この厳しい状況の中でもuenoさん7枚のクロをゲット

 いかんかん、まじめにやらなくちゃ。真剣に釣り始めるが、どうしても魚のアタリをとらえきれない。uenoさんはポツリポツリと魚をかけている。焦る気持ちはついにこんな馬鹿げた作戦を考えさせた。

 眠り釣法だ。さっきは眠っているときにアタリが来た。また眠ってみよう。そんなはずはないと思いきや、本当にアタリがきた。道糸が走った。よっしゃあと竿を立てるがやはり眠っているつもりのでどうしても対応が遅れてしまう。再び痛恨のバラシ。釣り人のオーラを魚に悟られないようにするこの方法も、魚をかけるには有効だったもののそのあとが勝負にならなかった。

「もうやめよい」

12時を過ぎ、uenoさんが、厳しい状況の中7枚のクロを釣り満足げに竿をたたみ始めた。更に20分は粘ってみたものの状況は変わらず無念のギブアップ。

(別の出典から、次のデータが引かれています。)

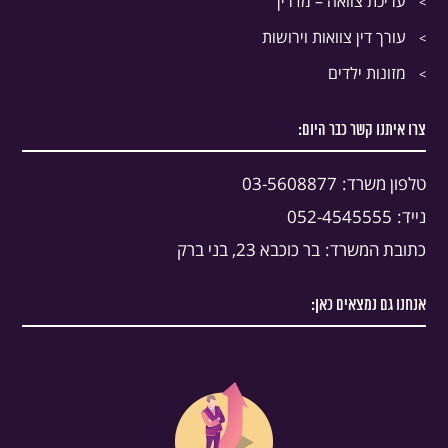
עריכת צוואה – מדריך
עורך דין צוואות וירושות
מזונות ילדים
צרו איתנו קשר כבר היום:
טלפון משרד:
03-5608877
נייד:
052-4545555
כתובת המשרד:
בר כוכבא 23, בני ברק
אנחנו גם נמצאים כאן:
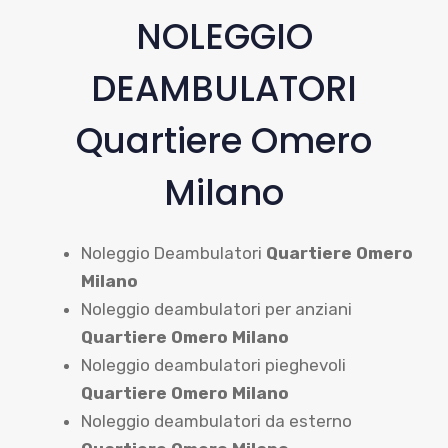
NOLEGGIO
DEAMBULATORI
Quartiere Omero
Milano
Noleggio Deambulatori
Quartiere Omero
Milano
Noleggio deambulatori per anziani
Quartiere Omero Milano
Noleggio deambulatori pieghevoli
Quartiere Omero Milano
Noleggio deambulatori da esterno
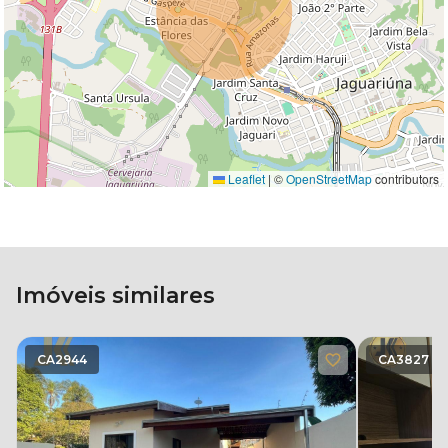
Leaflet
|
©
OpenStreetMap
contributors
Imóveis similares
CA2944
CA3827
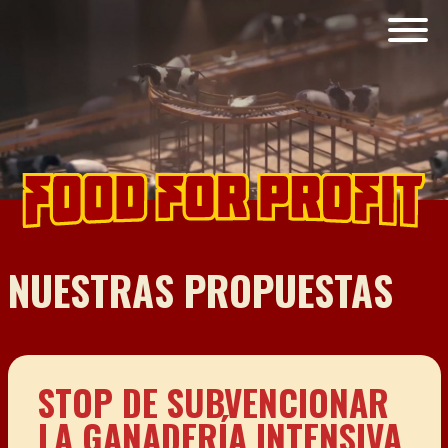
NUESTRAS PROPUESTAS
STOP DE SUBVENCIONAR
LA GANADERÍA INTENSIVA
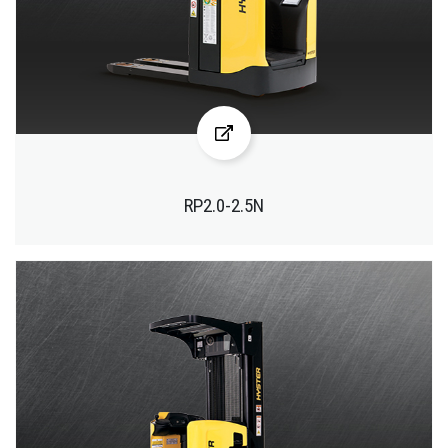
RP2.0-2.5N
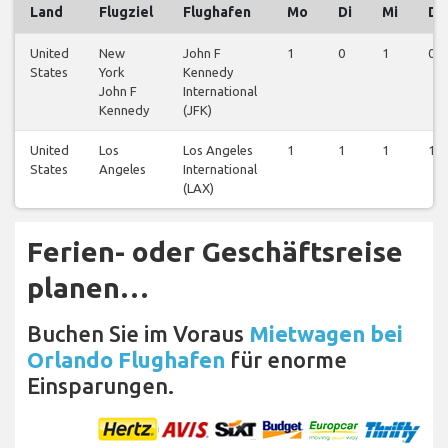
Land
Flugziel
Flughafen
Mo
Di
Mi
Do
United
New
John F
1
0
1
0
States
York
Kennedy
John F
International
Kennedy
(JFK)
United
Los
Los Angeles
1
1
1
1
States
Angeles
International
(LAX)
Ferien- oder Geschäftsreise
planen…
Buchen Sie im Voraus
Mietwagen bei
Orlando Flughafen
für enorme
Einsparungen.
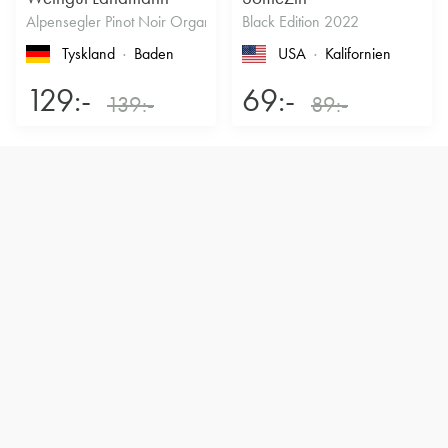
Alpensegler Pinot Noir Organic 2022
Black Edition 2022
Tyskland
Baden
USA
Kalifornien
129:-
69:-
139:-
89:-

 眠り釣法のアイデアは斬新だったが、実現不可能なデメリットはいかんともしがたく、気が付いたらノーフィッシュで納竿することにした。


この釣り座からもクロのポイントを狙えます



潮が引くとこうなります


撃沈のポーズ 手をあげないで足をあげることにします

 睡眠釣法という斬新はアイデアが浮かんだが見事撃沈した今回の釣行。釣れないことがだんだん快感に変わっていくことに不思議な違和感を覚えながらも、やはり次回の釣行に向けてのイメージトレーニングに入るのだった。

 12時半に納竿したのに、船が迎えに来たのは午後3時半だった。3時間ほど一向に迎えに来ない船を待ちながら海を見ていると、すがすがしい風が凪の海を滑って行くのが見えた。

 釣れなかったが釣りが好きだ。いや、釣れないからこそ釣りが好きになっていく。もしかすると、魚が釣れなければ永遠に釣りが好きでいられるのかも。こんなわけのわからないことを考えているとようやく未来丸は迎えに来た。

 未来丸の上で、またこのすがすがしさを体験したくて、次回の釣行をまたも片野浦にきめるのだった。